To do =
Repeat the data exactly as given below, dropping every picture.
═════ Exercise material ═════
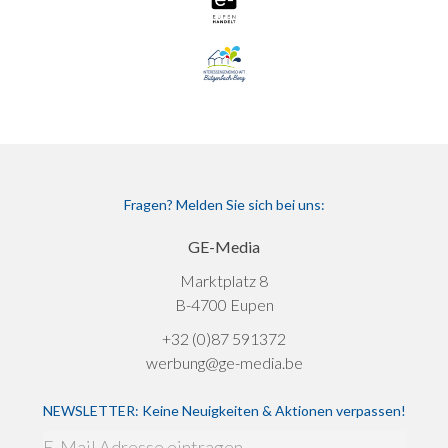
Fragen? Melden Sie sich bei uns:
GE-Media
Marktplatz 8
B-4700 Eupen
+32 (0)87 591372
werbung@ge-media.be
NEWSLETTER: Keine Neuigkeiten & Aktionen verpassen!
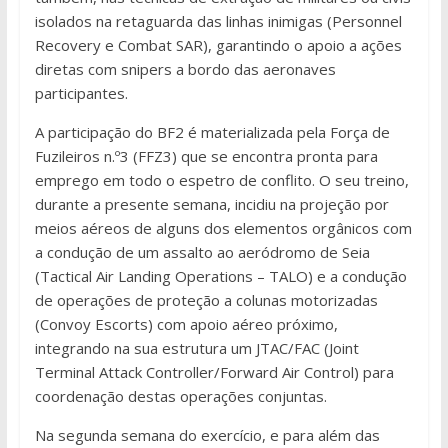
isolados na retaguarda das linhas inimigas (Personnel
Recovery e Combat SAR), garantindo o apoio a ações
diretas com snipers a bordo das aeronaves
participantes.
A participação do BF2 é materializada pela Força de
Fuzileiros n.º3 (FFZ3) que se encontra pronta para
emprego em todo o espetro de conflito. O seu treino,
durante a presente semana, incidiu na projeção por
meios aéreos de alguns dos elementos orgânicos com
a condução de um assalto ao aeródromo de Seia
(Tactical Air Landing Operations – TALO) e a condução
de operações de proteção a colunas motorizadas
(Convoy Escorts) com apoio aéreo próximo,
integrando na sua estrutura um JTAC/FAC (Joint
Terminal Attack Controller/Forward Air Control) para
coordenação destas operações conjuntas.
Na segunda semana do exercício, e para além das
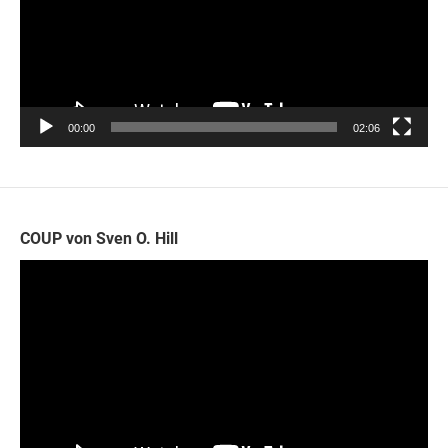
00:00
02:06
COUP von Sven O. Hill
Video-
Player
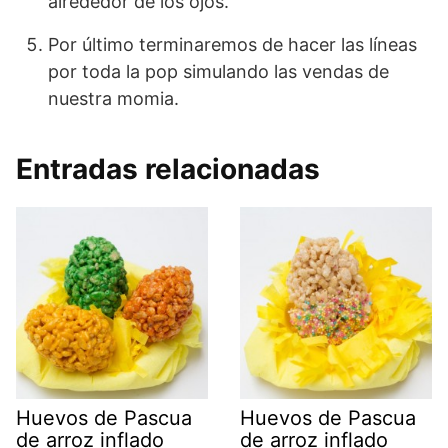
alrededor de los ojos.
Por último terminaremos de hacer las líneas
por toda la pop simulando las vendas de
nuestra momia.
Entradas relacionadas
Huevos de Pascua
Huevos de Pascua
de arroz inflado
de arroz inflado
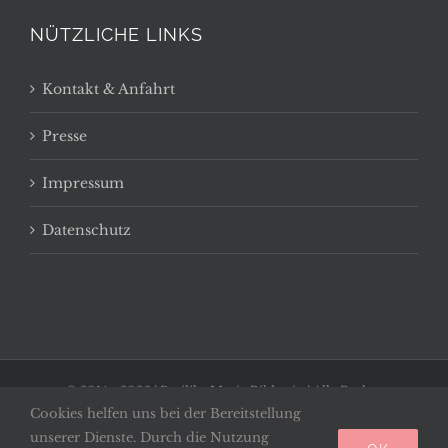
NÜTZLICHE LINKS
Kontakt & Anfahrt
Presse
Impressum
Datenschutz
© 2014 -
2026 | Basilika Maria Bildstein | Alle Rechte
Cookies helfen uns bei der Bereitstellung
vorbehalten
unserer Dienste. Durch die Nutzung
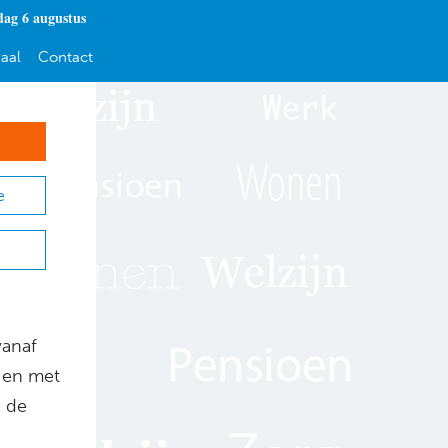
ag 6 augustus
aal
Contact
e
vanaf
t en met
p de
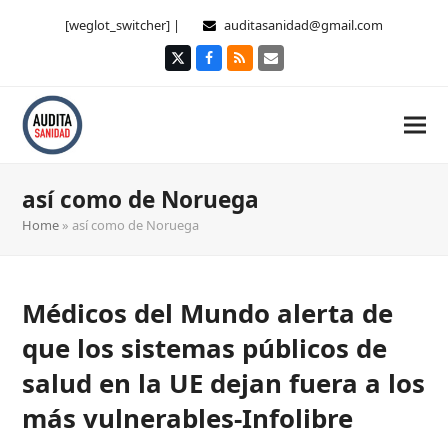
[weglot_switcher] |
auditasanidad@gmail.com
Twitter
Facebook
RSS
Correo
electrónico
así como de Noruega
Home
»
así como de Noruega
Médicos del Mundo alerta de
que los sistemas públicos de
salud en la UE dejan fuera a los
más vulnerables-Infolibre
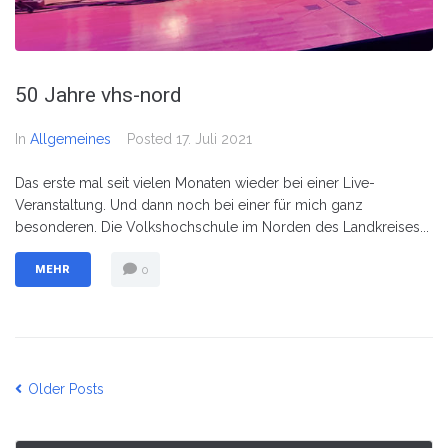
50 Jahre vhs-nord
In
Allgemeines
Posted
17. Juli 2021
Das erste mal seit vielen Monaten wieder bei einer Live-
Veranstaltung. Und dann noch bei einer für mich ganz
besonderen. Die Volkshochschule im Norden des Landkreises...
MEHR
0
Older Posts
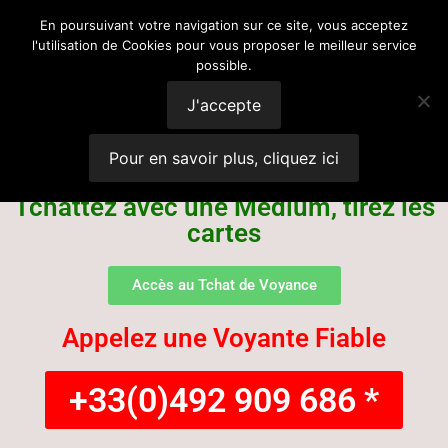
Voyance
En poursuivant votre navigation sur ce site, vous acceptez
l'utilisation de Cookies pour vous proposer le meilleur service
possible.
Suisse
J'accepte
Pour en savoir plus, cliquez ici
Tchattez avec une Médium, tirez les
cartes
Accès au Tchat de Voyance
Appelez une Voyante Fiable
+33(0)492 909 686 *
═════
Written response =
Fragen? Melden Sie sich bei uns:
GE-Media
Marktplatz 8
B-4700 Eupen
+32 (0)87 591372
werbung@ge-media.be
NEWSLETTER: Keine Neuigkeiten & Aktionen verpassen!
isolados na retaguarda das linhas inimigas (Personnel
Recovery e Combat SAR), garantindo o apoio a ações
diretas com snipers a bordo das aeronaves
participantes.
A participação do BF2 é materializada pela Força de
Fuzileiros n.º3 (FFZ3) que se encontra pronta para
emprego em todo o espetro de conflito. O seu treino,
durante a presente semana, incidiu na projeção por
meios aéreos de alguns dos elementos orgânicos com
a condução de um assalto ao aeródromo de Seia
(Tactical Air Landing Operations – TALO) e a condução
de operações de proteção a colunas motorizadas
(Convoy Escorts) com apoio aéreo próximo,
integrando na sua estrutura um JTAC/FAC (Joint
Terminal Attack Controller/Forward Air Control) para
coordenação destas operações conjuntas.
Na segunda semana do exercício, e para além das
00:00
02:06
COUP von Sven O. Hill
Video-
Player
alrededor de los ojos.
Por último terminaremos de hacer las líneas
por toda la pop simulando las vendas de
nuestra momia.
Entradas relacionadas
Huevos de Pascua
Huevos de Pascua
de arroz inflado
de arroz inflado
NÜTZLICHE LINKS
Kontakt & Anfahrt
Presse
Impressum
Datenschutz
© 2014 -
2026 | Basilika Maria Bildstein | Alle Rechte
Cookies helfen uns bei der Bereitstellung
vorbehalten
unserer Dienste. Durch die Nutzung
ag 6 augustus
aal
Contact
e
vanaf
t en met
p de
[weglot_switcher] |
auditasanidad@gmail.com
Twitter
Facebook
RSS
Correo
electrónico
así como de Noruega
Home
»
así como de Noruega
Médicos del Mundo alerta de
que los sistemas públicos de
salud en la UE dejan fuera a los
más vulnerables-Infolibre
50 Jahre vhs-nord
In
Allgemeines
Posted
17. Juli 2021
Das erste mal seit vielen Monaten wieder bei einer Live-
Veranstaltung. Und dann noch bei einer für mich ganz
besonderen. Die Volkshochschule im Norden des Landkreises...
MEHR
0
Older Posts
Voyance
En poursuivant votre navigation sur ce site, vous acceptez
l'utilisation de Cookies pour vous proposer le meilleur service
possible.
Suisse
J'accepte
Pour en savoir plus, cliquez ici
Tchattez avec une Médium, tirez les
cartes
Accès au Tchat de Voyance
Appelez une Voyante Fiable
+33(0)492 909 686 *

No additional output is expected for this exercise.